アニばら語り オスカルの誠実さ

 

軍人として揺らがない信義を持ち、また兵達の信頼を得るために誠実であること。オスカルはそういう教育を受け、公では感情をあらわにしませんし、生来の性格もありとても誠実でした。
激情を向けるのはアンドレだけです。アンドレの左目が失明した時、近衛を辞めることで争った時。アンドレに関してアンドレに対してだけ感情を露わにします。しかし愛されていることを知ってからは変わります。
アンドレを遠ざけたこと、アンドレを愛していると気づいても告げられなかったこと、これは全てオスカルの誠実さです。

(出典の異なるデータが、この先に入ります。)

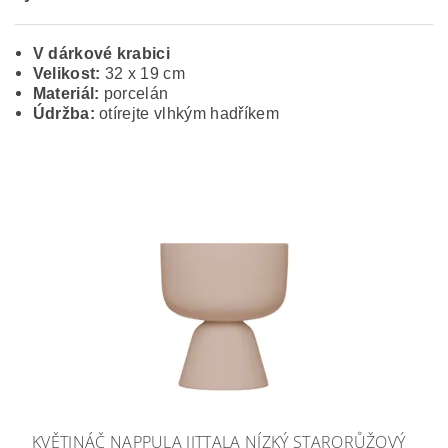
V dárkové krabici
Velikost:
32 x 19 cm
Materiál:
porcelán
Údržba:
otírejte vlhkým hadříkem
KVĚTINÁČ NAPPULA IITTALA NÍZKÝ STARORŮŽOVÝ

愛を返せないから遠ざける、目を奪った私が愛を告げられない、戦うことを捨てられないのに彼を連れていけない。誰よりもアンドレが大切だったから、オスカルはこれ以上アンドレを傷つけたくなかったんです。目を奪い、苦しめた上、命まで危うくさせることは。
義を切り離せず戦いに臨む私はひとりで行く。アンドレは平穏に生きてほしい。しかしアンドレはこれまでもこれからも共に生きる、と言います。それでもオスカルはかつて他の男性を愛しアンドレを傷つけたことで怯む。傷つけ目を奪って命まで危うくする。彼の答えは

全て愛している。

 

オスカルはそこでようやく、公も義も私も抱えて生きることを、アンドレを愛して幸福になることを、自分に許せたんです。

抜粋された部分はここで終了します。